Partant, ce premier grief est écarté.

3.

A titre de mesure d'instruction, les recourants semblent requérir la

production des réquisitions d’inscription nos 010-2019/4797 et

018-2019/10566, déposées auprès des registres fonciers de La Côte et d’Aigle et

de la Riviera le 24 octobre 2019.

a) aa) Le droit d'être entendu comprend le droit

pour l'administré de produire des preuves pertinentes, d'obtenir qu'il soit

donné suite à ses offres de preuves pertinentes et de participer à

l'administration des preuves essentielles ou à tout le moins de s'exprimer sur

son résultat, lorsque cela est de nature à influer sur la décision à rendre

(ATF 145 I 167 consid. 4.1 p. 170; 140 I 285 consid. 6.3.1 p. 299; CDAP PE.2018.0117

du 7 janvier 2019 consid. 2a).

Aux termes de l'art. 34 LPA-VD, les parties

participent à l'administration des preuves (al. 1) et peuvent notamment

présenter des offres de preuve (al. 2 let. d).

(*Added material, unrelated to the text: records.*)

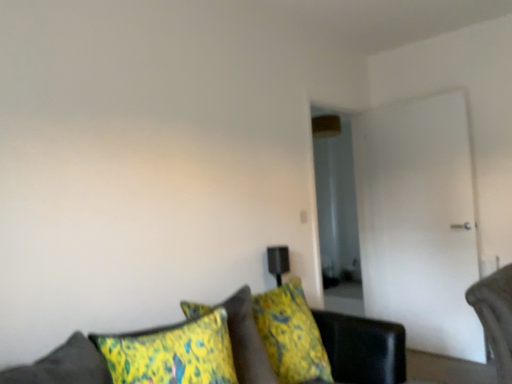 Question: Does white glossy door at right lie in front of yellow-green fabric pillow at lower center?

Choices:
 (A) yes
 (B) no

Answer: (B)

Question: Is the surface of white glossy door at right in direct contact with yellow-green fabric pillow at lower center?

Choices:
 (A) no
 (B) yes

Answer: (A)

Question: From the image's perspective, is white glossy door at right located above yellow-green fabric pillow at lower center?

Choices:
 (A) no
 (B) yes

Answer: (B)

Question: From a real-world perspective, is white glossy door at right positioned under yellow-green fabric pillow at lower center based on gravity?

Choices:
 (A) no
 (B) yes

Answer: (A)

Question: Does white glossy door at right have a greater width compared to yellow-green fabric pillow at lower center?

Choices:
 (A) yes
 (B) no

Answer: (B)

Question: Is white glossy door at right further to the viewer compared to yellow-green fabric pillow at lower center?

Choices:
 (A) no
 (B) yes

Answer: (B)

Question: Is velvet green couch at lower center closer to the viewer compared to yellow-green fabric pillow at lower center?

Choices:
 (A) yes
 (B) no

Answer: (A)

Question: From a real-world perspective, is velvet green couch at lower center physically above yellow-green fabric pillow at lower center?

Choices:
 (A) yes
 (B) no

Answer: (B)

Question: Is velvet green couch at lower center looking in the opposite direction of yellow-green fabric pillow at lower center?

Choices:
 (A) yes
 (B) no

Answer: (B)

Question: Is velvet green couch at lower center further to the viewer compared to yellow-green fabric pillow at lower center?

Choices:
 (A) no
 (B) yes

Answer: (A)

Question: From the image's perspective, would you say velvet green couch at lower center is positioned over yellow-green fabric pillow at lower center?

Choices:
 (A) no
 (B) yes

Answer: (A)

Question: From the image's perspective, is velvet green couch at lower center beneath yellow-green fabric pillow at lower center?

Choices:
 (A) yes
 (B) no

Answer: (A)

Question: Does velvet green couch at lower center have a lesser height compared to white glossy door at right?

Choices:
 (A) yes
 (B) no

Answer: (A) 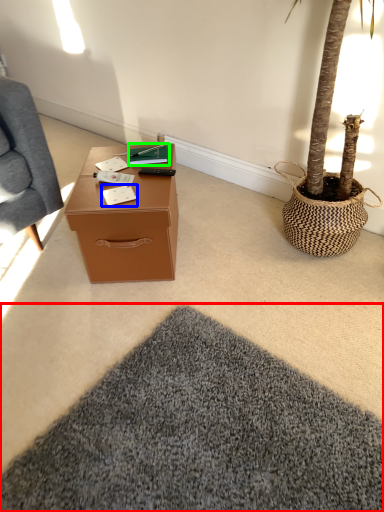 Question: Which object is positioned farthest from mat (highlighted by a red box)? Select from notepad (highlighted by a blue box) and book (highlighted by a green box).

Choices:
 (A) notepad
 (B) book

Answer: (B) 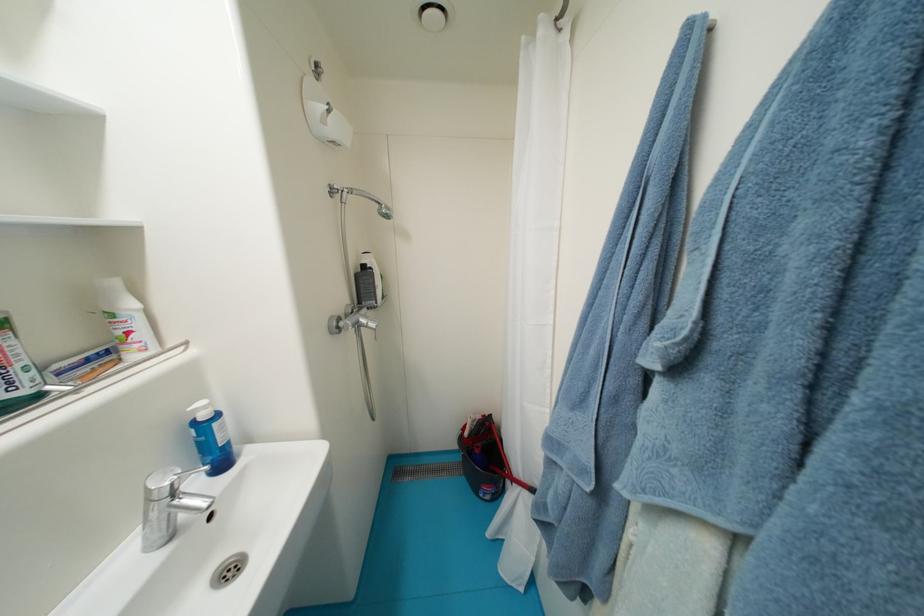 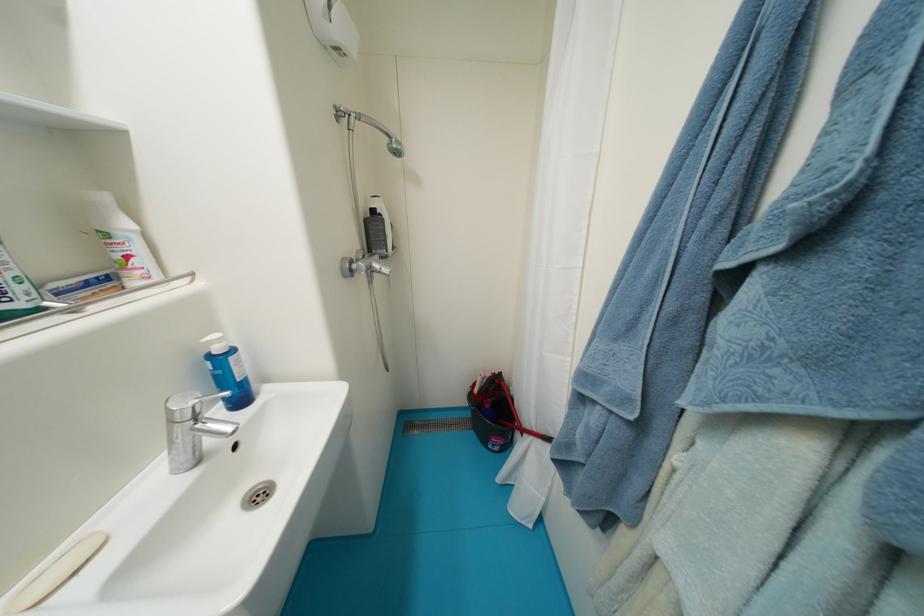 The point at (371, 269) is marked in the first image. Where is the corresponding point in the second image?

(380, 214)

L'autorité n'est toutefois pas

liée par les offres de preuve formulées par les parties (art. 28 al. 2 LPA-VD;

cf. ég. art. 34 al. 3 LPA-VD); de jurisprudence constante en effet, le droit

d'être entendu n'empêche pas l'autorité de mettre un terme à l'instruction

lorsque les preuves administrées lui ont permis de former sa conviction et que,

procédant d'une manière non arbitraire à une appréciation anticipée des preuves

qui lui sont encore proposées, elle a la certitude que ces dernières ne pourraient

l'amener à modifier son opinion (ATF 140 I 285 consid. 6.3.1 p. 299; TF

2C_954/2018 du 3 décembre 2018 consid. 5; CDAP PE.2018.0208 du 29 mai 2019

consid. 3a).

bb) Par ailleurs, l'objet du litige est défini par

trois éléments: la décision attaquée, les conclusions du recours et les motifs

de celui-ci. Selon le principe de l’unité de la procédure, ne peuvent être

examinés et jugés, en principe, que les rapports juridiques à propos desquels

l’autorité administrative s’est prononcée préalablement, d’une manière qui la lie

sous forme de décision. L’objet du litige peut être réduit devant l’autorité de

recours, mais pas étendu, ni modifié (art. 79 LPA-VD applicable par renvoi de

l'art. 99 LPA-VD; ATF 136 V 362 consid. 3.4.2 p. 365).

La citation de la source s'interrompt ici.